Segment’s BigQuery connector makes it easy to load web, mobile, and third-party source data like Salesforce, Zendesk, and Google AdWords into a BigQuery data warehouse. This guide will explain how to set up BigQuery and start loading data into it.
The Segment warehouse connector runs a periodic ETL (Extract - Transform - Load) process to pull raw events and objects and load them into your BigQuery cluster.
Using BigQuery through Segment means you’ll get a fully managed data pipeline loaded into one of the most powerful and cost-effective data warehouses today.
To store your Segment data in BigQuery, complete the following steps:
- Enable BigQuery for your Google Cloud project
- Create a GCP service account for Segment to assume
- Create a warehouse in the Segment app
Create a Project and Enable BigQuery
- Navigate to the Google Developers Console
- Configure Cloud Platform:
- If you don’t have a project already, create one.

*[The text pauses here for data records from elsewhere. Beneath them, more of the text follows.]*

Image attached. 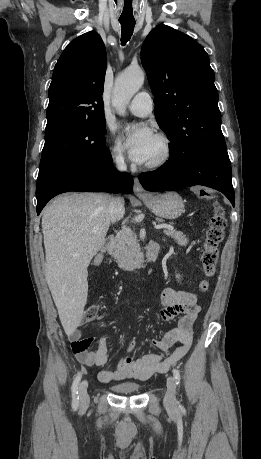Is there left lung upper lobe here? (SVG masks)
Here are the masks:
<instances>
[{
	"mask_svg": "<svg viewBox=\"0 0 261 459\" xmlns=\"http://www.w3.org/2000/svg\"><path fill=\"white\" fill-rule=\"evenodd\" d=\"M141 61L157 123L171 142L169 161L183 166L197 154L226 147L215 75L203 47L160 24L146 37Z\"/></svg>",
	"mask_w": 261,
	"mask_h": 459,
	"instance_id": "5c2ea615",
	"label": "left lung upper lobe"
}]
</instances>
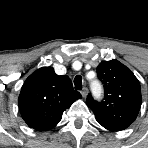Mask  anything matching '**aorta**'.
<instances>
[{"label": "aorta", "mask_w": 148, "mask_h": 148, "mask_svg": "<svg viewBox=\"0 0 148 148\" xmlns=\"http://www.w3.org/2000/svg\"><path fill=\"white\" fill-rule=\"evenodd\" d=\"M91 90H92L93 96L96 99H100L102 97L103 88L101 83L98 80L95 79L91 82Z\"/></svg>", "instance_id": "aorta-1"}]
</instances>
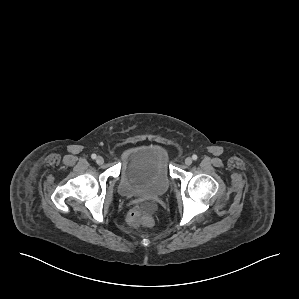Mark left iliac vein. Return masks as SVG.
<instances>
[{"label": "left iliac vein", "instance_id": "1", "mask_svg": "<svg viewBox=\"0 0 299 299\" xmlns=\"http://www.w3.org/2000/svg\"><path fill=\"white\" fill-rule=\"evenodd\" d=\"M192 162H193V160H192L191 157H187V158L185 159V164L188 165V166L191 165Z\"/></svg>", "mask_w": 299, "mask_h": 299}]
</instances>
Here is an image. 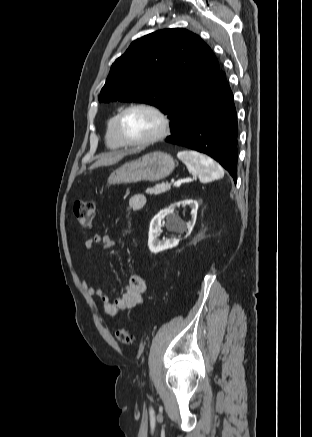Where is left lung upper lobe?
Returning a JSON list of instances; mask_svg holds the SVG:
<instances>
[{
    "mask_svg": "<svg viewBox=\"0 0 312 437\" xmlns=\"http://www.w3.org/2000/svg\"><path fill=\"white\" fill-rule=\"evenodd\" d=\"M220 72L210 47L188 30L164 29L135 40L113 63L99 102H141L171 120L172 131Z\"/></svg>",
    "mask_w": 312,
    "mask_h": 437,
    "instance_id": "obj_1",
    "label": "left lung upper lobe"
}]
</instances>
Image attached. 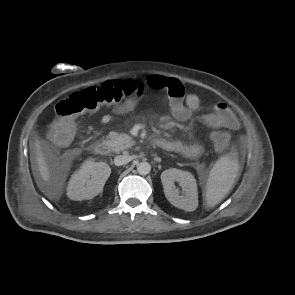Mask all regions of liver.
<instances>
[{
	"mask_svg": "<svg viewBox=\"0 0 295 295\" xmlns=\"http://www.w3.org/2000/svg\"><path fill=\"white\" fill-rule=\"evenodd\" d=\"M35 147H36V154H37V164H38V170L41 175V178L47 185H51V174L48 168V165L46 163L45 157L43 156L41 152L40 147V141L38 138L35 140Z\"/></svg>",
	"mask_w": 295,
	"mask_h": 295,
	"instance_id": "obj_1",
	"label": "liver"
}]
</instances>
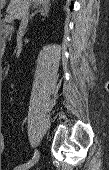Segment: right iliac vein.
Instances as JSON below:
<instances>
[{
    "mask_svg": "<svg viewBox=\"0 0 109 170\" xmlns=\"http://www.w3.org/2000/svg\"><path fill=\"white\" fill-rule=\"evenodd\" d=\"M30 167H32V166H30ZM30 167L26 166L25 164H22V165L15 167L14 170H28Z\"/></svg>",
    "mask_w": 109,
    "mask_h": 170,
    "instance_id": "63e3f726",
    "label": "right iliac vein"
}]
</instances>
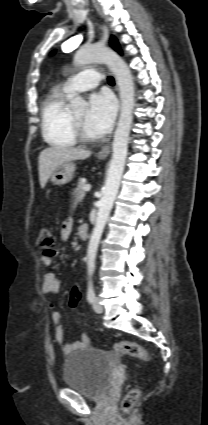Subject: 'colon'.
Instances as JSON below:
<instances>
[{
  "instance_id": "1",
  "label": "colon",
  "mask_w": 208,
  "mask_h": 425,
  "mask_svg": "<svg viewBox=\"0 0 208 425\" xmlns=\"http://www.w3.org/2000/svg\"><path fill=\"white\" fill-rule=\"evenodd\" d=\"M36 246L42 250L44 254L52 255L54 253L55 236L49 229H42L37 237ZM82 297L81 289L78 285H74L70 291V306L76 308ZM114 351L124 353L130 356L141 359L146 363L152 362L151 353L137 343L129 341L117 342L114 345ZM141 392L138 388H133L127 392L122 401V410L125 413L130 412L136 405Z\"/></svg>"
}]
</instances>
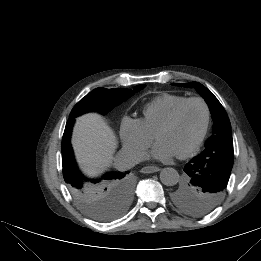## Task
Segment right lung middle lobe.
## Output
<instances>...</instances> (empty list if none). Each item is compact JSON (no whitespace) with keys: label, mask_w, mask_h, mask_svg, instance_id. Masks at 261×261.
<instances>
[{"label":"right lung middle lobe","mask_w":261,"mask_h":261,"mask_svg":"<svg viewBox=\"0 0 261 261\" xmlns=\"http://www.w3.org/2000/svg\"><path fill=\"white\" fill-rule=\"evenodd\" d=\"M143 87L144 85H138L133 90L96 88L74 106L69 118L88 111L106 114ZM63 176L80 209L95 220H112L129 204L131 187L124 176L104 178L105 181L102 182L100 179L96 182L84 181L80 172H63Z\"/></svg>","instance_id":"dd1d6c3e"}]
</instances>
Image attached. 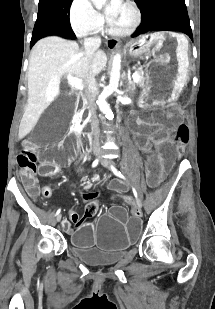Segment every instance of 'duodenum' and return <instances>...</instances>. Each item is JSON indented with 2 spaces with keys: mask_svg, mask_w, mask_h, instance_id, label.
Here are the masks:
<instances>
[{
  "mask_svg": "<svg viewBox=\"0 0 215 309\" xmlns=\"http://www.w3.org/2000/svg\"><path fill=\"white\" fill-rule=\"evenodd\" d=\"M72 127L75 132H79L81 129L80 120L79 119L75 120L72 124ZM84 142L87 149H89L93 145L89 139H85Z\"/></svg>",
  "mask_w": 215,
  "mask_h": 309,
  "instance_id": "obj_1",
  "label": "duodenum"
}]
</instances>
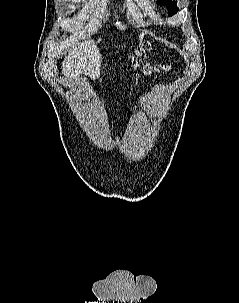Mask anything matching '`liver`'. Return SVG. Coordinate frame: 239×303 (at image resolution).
I'll return each instance as SVG.
<instances>
[{"label":"liver","mask_w":239,"mask_h":303,"mask_svg":"<svg viewBox=\"0 0 239 303\" xmlns=\"http://www.w3.org/2000/svg\"><path fill=\"white\" fill-rule=\"evenodd\" d=\"M101 54L94 40L89 39L69 51L62 62V72L65 80L76 82L83 72L90 79L100 77Z\"/></svg>","instance_id":"liver-1"}]
</instances>
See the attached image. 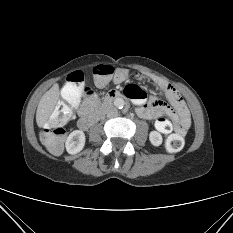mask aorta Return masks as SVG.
<instances>
[{"label":"aorta","mask_w":233,"mask_h":233,"mask_svg":"<svg viewBox=\"0 0 233 233\" xmlns=\"http://www.w3.org/2000/svg\"><path fill=\"white\" fill-rule=\"evenodd\" d=\"M114 105H115L116 108L122 109L124 107V105H125V101H124L123 98H116L114 100Z\"/></svg>","instance_id":"1"}]
</instances>
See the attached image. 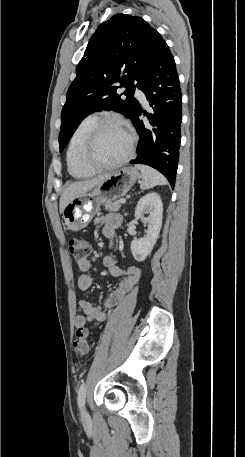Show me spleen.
Segmentation results:
<instances>
[{"mask_svg": "<svg viewBox=\"0 0 245 457\" xmlns=\"http://www.w3.org/2000/svg\"><path fill=\"white\" fill-rule=\"evenodd\" d=\"M136 168H139L141 170V184L140 188H153V186H156V184H167V180L161 172H158V170H154V168H151V166H145V164H136Z\"/></svg>", "mask_w": 245, "mask_h": 457, "instance_id": "spleen-1", "label": "spleen"}]
</instances>
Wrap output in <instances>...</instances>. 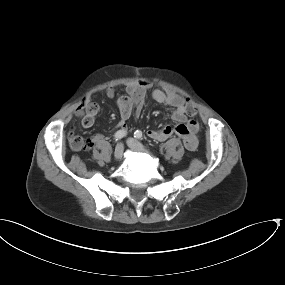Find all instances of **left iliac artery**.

- If you have an existing project, you will need to enable the BigQuery API. Once you’ve done so, you should see BigQuery in the “Resources” section of Cloud Platform.
- Note: make sure billing is enabled on your project, or Segment will not be able to write into the cluster.
- Copy the project ID. You will need it when you create a warehouse source in the Segment app.
Create a Service Account for Segment
Refer to Google Cloud’s documentation about service accounts for more information.
- From the Navigation panel on the left, go to IAM & admin > Service accounts
- Click Create Service Account along the top
- Enter a name for the service account (for example: “segment-warehouses”) and click Create
- When assigning permissions, make sure to grant the following roles:
BigQuery Data Owner
BigQuery Job User
- Create a JSON key. The downloaded file will be used to create your warehouse in the next section.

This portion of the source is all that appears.